Transcribed page contents
*****
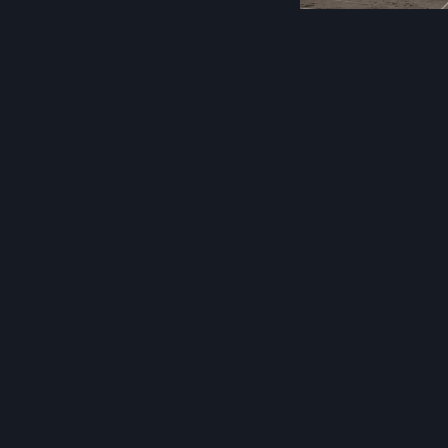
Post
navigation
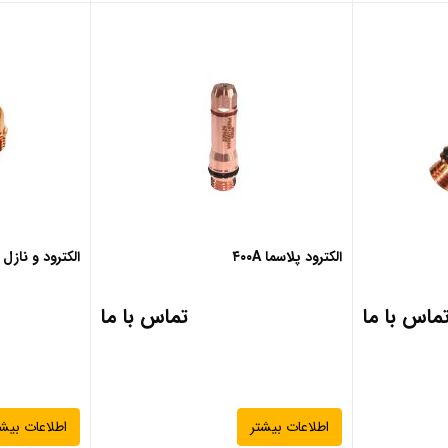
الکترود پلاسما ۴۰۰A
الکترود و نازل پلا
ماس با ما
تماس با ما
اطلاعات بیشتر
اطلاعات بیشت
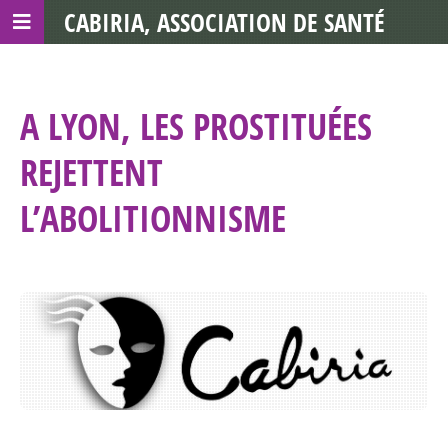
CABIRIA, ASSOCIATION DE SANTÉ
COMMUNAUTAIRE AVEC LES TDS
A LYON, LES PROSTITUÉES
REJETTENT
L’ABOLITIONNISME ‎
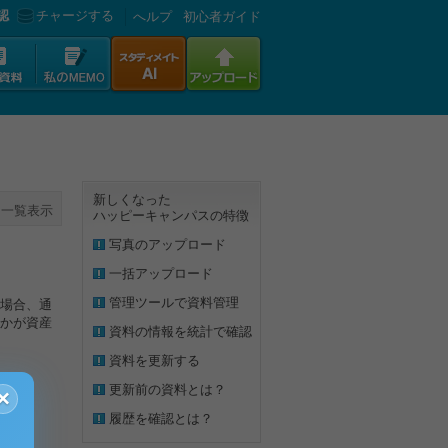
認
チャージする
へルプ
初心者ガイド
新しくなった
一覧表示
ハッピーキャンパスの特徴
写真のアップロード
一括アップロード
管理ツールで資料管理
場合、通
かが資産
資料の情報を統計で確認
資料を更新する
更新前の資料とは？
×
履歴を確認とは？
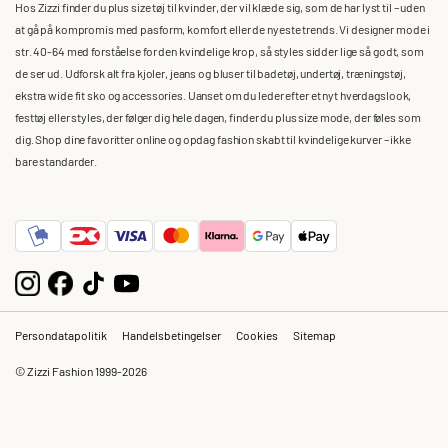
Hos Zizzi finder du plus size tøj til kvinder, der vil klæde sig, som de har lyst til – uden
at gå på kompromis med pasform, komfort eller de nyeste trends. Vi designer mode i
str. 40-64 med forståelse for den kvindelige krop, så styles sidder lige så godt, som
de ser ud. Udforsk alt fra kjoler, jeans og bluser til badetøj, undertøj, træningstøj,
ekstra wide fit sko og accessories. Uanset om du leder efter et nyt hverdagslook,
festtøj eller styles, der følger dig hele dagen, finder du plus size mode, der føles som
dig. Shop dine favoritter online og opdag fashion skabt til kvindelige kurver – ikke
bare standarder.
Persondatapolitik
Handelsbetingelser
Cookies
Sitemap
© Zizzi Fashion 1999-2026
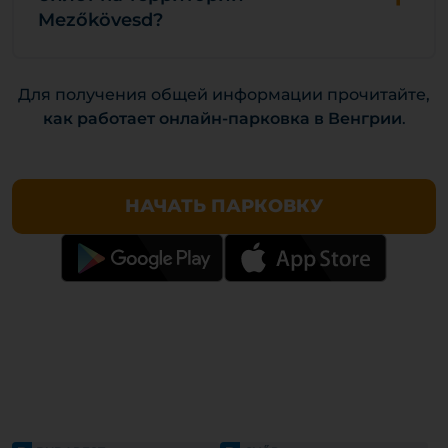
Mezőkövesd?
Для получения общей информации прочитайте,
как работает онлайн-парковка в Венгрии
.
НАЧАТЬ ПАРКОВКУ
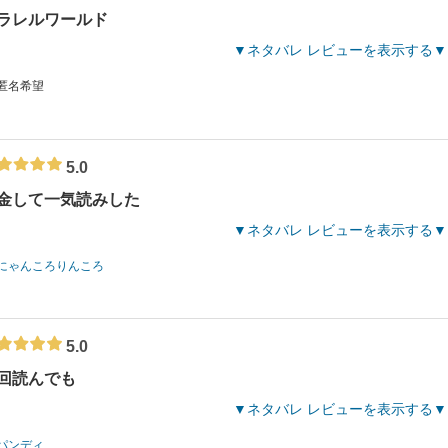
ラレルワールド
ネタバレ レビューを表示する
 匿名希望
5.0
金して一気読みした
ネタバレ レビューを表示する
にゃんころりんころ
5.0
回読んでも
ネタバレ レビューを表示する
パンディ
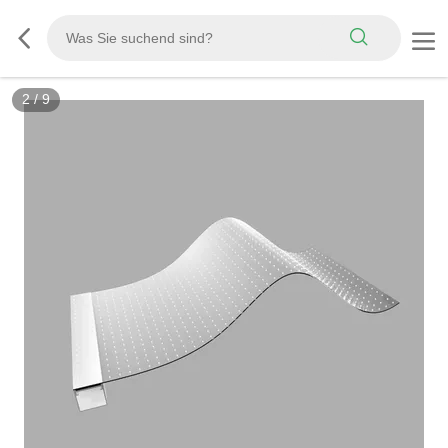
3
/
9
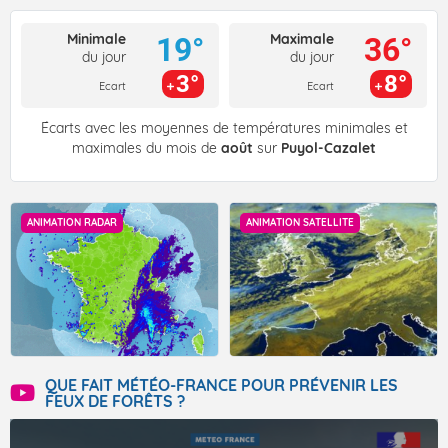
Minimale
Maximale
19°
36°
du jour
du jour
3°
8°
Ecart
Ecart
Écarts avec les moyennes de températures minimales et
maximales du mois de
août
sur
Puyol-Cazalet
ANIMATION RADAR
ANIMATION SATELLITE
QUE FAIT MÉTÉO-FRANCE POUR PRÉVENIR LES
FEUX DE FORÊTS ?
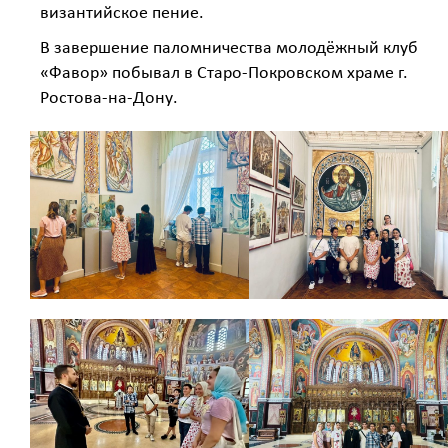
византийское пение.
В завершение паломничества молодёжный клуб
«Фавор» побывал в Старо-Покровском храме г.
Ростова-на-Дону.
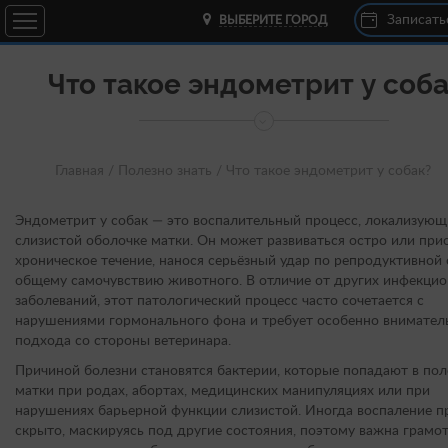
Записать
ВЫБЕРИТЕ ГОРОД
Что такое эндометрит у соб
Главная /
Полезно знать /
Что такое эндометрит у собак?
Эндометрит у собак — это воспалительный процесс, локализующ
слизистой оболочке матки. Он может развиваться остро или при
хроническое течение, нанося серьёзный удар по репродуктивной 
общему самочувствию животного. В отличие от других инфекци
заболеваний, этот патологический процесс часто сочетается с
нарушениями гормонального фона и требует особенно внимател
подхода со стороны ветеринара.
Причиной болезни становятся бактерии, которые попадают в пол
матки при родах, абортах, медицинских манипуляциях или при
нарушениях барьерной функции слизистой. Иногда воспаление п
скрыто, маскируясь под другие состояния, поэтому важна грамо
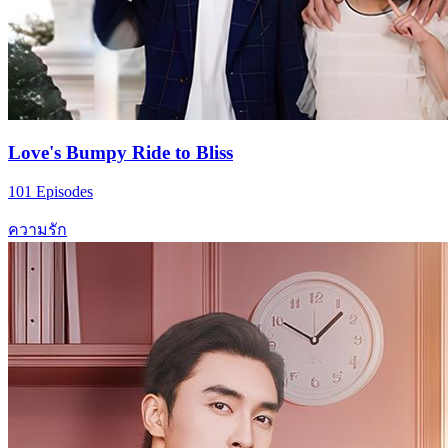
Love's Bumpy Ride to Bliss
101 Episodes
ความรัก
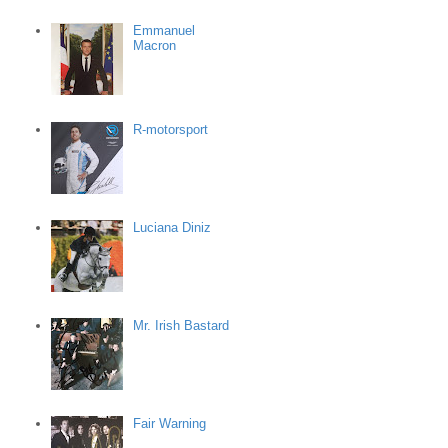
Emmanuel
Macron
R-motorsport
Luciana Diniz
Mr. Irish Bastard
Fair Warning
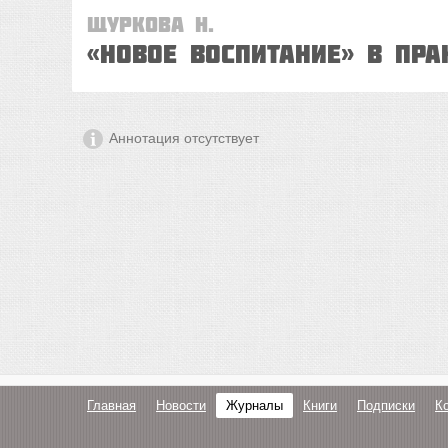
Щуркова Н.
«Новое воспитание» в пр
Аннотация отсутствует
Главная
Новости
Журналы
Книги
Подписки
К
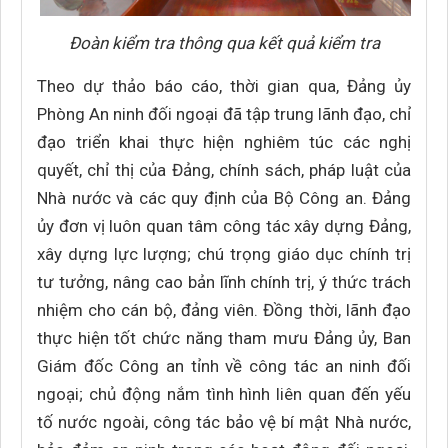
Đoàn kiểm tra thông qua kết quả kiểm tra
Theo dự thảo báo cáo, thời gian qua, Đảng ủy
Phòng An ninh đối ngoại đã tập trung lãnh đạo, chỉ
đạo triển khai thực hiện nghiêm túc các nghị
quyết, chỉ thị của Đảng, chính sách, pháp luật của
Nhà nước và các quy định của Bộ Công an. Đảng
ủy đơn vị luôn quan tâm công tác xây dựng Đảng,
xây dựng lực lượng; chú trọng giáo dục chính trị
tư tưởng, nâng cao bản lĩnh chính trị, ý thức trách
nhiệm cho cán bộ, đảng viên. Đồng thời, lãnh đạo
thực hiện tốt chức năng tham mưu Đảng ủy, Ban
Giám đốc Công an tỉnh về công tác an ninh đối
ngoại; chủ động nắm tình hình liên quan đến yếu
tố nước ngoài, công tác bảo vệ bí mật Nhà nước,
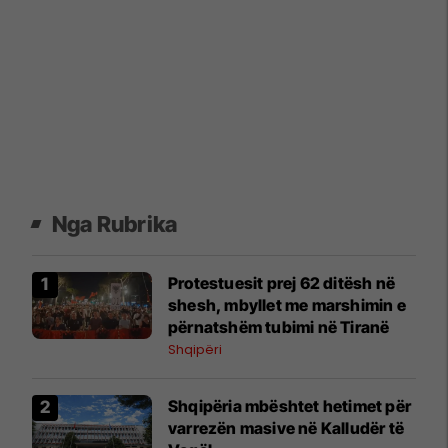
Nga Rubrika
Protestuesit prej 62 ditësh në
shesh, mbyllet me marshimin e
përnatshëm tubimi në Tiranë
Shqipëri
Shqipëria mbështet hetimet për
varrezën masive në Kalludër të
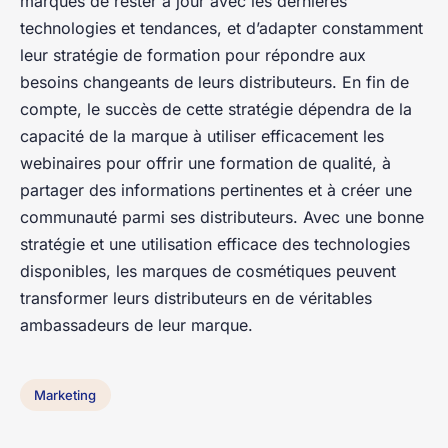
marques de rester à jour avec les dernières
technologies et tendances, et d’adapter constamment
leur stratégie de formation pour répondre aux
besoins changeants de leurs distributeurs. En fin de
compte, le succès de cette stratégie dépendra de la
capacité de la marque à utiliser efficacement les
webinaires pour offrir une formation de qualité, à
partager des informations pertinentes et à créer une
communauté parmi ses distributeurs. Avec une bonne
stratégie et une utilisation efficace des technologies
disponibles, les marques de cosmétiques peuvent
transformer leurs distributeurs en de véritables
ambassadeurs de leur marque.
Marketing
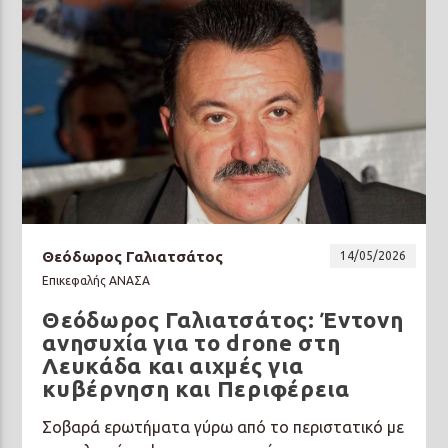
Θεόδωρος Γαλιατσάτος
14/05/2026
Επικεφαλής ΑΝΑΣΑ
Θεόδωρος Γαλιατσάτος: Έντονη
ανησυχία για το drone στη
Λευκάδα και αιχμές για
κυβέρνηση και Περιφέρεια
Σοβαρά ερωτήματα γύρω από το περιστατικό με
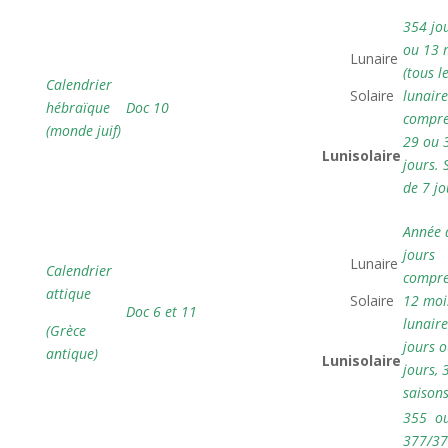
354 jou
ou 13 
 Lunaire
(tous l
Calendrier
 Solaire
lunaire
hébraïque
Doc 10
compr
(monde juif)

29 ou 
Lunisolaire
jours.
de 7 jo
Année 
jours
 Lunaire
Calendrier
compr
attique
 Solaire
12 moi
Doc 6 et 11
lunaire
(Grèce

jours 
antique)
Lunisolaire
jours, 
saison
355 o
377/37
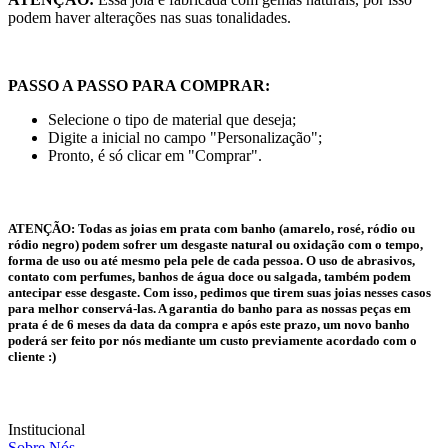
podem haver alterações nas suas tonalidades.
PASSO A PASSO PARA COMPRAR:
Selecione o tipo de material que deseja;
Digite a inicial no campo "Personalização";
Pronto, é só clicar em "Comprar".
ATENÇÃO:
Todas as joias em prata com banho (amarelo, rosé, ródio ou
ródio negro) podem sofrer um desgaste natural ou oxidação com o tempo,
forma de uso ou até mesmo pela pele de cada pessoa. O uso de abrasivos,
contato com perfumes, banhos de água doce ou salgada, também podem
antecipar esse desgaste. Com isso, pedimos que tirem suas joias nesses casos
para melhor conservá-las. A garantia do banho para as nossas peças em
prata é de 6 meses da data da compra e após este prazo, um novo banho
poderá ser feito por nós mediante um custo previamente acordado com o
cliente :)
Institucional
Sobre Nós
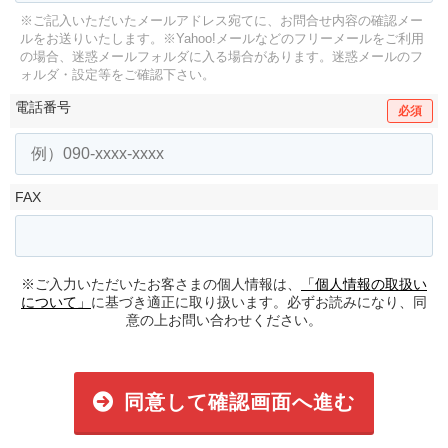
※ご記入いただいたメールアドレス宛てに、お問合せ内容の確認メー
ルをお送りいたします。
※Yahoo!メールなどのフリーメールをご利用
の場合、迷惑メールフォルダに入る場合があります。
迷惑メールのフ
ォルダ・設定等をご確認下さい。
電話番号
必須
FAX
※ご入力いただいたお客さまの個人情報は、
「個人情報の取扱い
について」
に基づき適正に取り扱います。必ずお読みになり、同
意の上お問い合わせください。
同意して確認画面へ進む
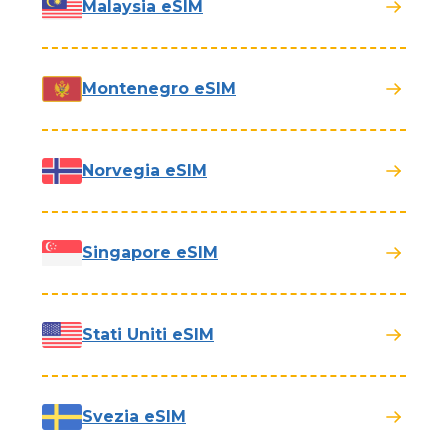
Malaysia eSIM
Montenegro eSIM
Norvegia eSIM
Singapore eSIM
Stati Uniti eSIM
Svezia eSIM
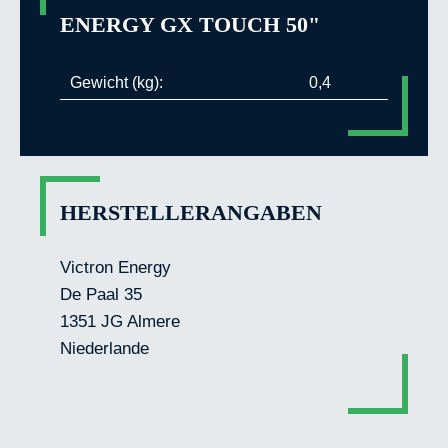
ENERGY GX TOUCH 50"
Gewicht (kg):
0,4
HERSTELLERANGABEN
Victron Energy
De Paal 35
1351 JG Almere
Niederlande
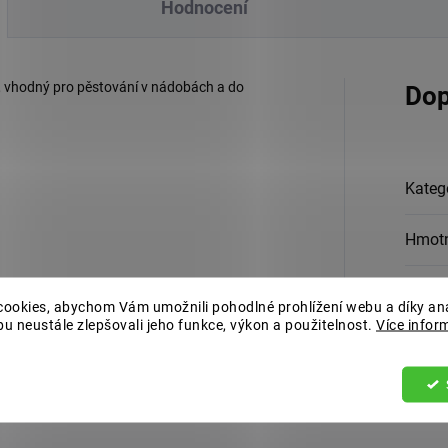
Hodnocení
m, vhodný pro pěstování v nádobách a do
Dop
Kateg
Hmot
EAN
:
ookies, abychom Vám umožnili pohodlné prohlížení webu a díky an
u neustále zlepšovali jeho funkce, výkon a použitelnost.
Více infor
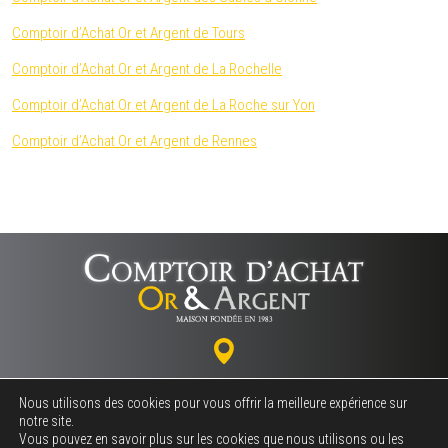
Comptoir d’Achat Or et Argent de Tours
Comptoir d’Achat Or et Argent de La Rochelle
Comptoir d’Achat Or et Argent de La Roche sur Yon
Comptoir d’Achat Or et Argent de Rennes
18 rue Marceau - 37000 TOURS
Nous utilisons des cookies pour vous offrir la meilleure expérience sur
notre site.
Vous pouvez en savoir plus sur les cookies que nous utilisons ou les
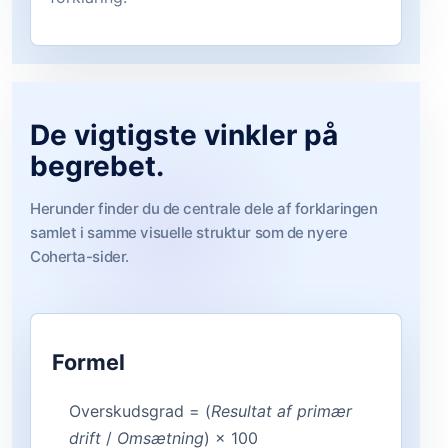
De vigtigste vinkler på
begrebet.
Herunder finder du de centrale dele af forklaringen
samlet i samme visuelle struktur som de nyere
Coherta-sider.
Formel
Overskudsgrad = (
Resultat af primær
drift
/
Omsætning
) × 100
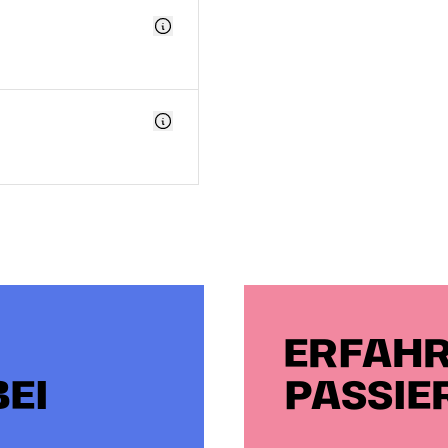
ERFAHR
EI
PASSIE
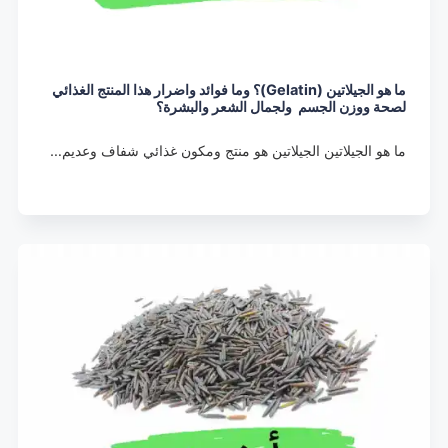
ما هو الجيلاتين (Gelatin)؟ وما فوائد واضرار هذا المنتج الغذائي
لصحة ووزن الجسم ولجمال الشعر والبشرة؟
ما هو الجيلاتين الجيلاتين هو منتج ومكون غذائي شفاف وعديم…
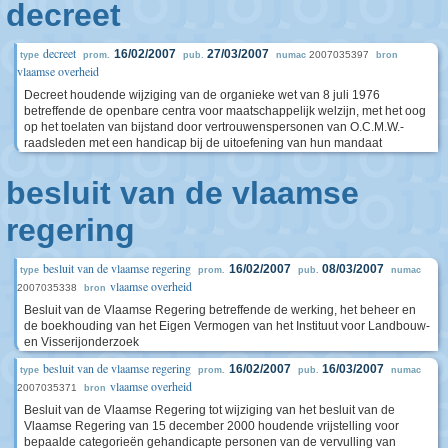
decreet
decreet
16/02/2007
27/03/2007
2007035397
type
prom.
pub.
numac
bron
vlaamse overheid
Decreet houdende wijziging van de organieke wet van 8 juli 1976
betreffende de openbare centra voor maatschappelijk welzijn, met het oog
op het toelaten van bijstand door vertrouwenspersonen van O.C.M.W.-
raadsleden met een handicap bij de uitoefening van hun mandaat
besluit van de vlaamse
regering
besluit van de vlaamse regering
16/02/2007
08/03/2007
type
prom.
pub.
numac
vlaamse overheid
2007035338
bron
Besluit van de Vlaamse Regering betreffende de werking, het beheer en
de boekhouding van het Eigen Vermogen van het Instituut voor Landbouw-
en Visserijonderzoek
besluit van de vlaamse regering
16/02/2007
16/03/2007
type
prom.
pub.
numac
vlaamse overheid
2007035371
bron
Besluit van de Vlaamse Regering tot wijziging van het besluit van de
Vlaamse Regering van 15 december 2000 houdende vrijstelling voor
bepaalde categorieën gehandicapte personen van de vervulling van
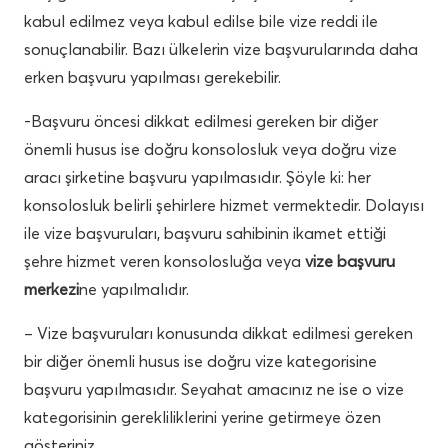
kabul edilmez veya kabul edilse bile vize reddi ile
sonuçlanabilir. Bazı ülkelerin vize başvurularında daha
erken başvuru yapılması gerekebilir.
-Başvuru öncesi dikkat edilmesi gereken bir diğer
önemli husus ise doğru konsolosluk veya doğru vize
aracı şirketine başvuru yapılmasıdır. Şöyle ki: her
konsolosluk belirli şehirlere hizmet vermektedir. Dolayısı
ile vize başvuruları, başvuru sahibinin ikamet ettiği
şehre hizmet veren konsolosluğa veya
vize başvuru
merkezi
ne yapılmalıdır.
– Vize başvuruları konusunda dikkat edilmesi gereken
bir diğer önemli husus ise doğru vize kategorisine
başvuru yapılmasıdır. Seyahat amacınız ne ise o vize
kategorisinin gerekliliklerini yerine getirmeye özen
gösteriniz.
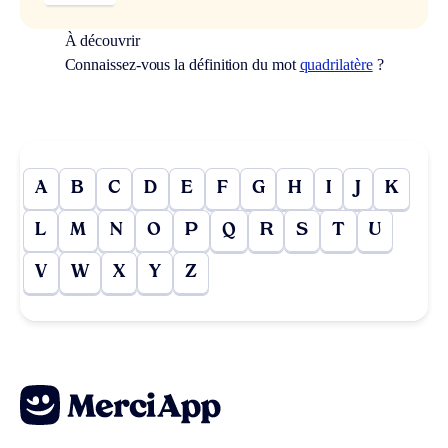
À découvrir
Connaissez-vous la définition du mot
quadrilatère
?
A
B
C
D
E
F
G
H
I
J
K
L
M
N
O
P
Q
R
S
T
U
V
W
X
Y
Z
*****
▶ **WHAT IS BEING ASKED**: In the entries above, count each line holding "husus" and report the total and nothing more.

▶ **OUTPUT FOR THIS TASK**: 2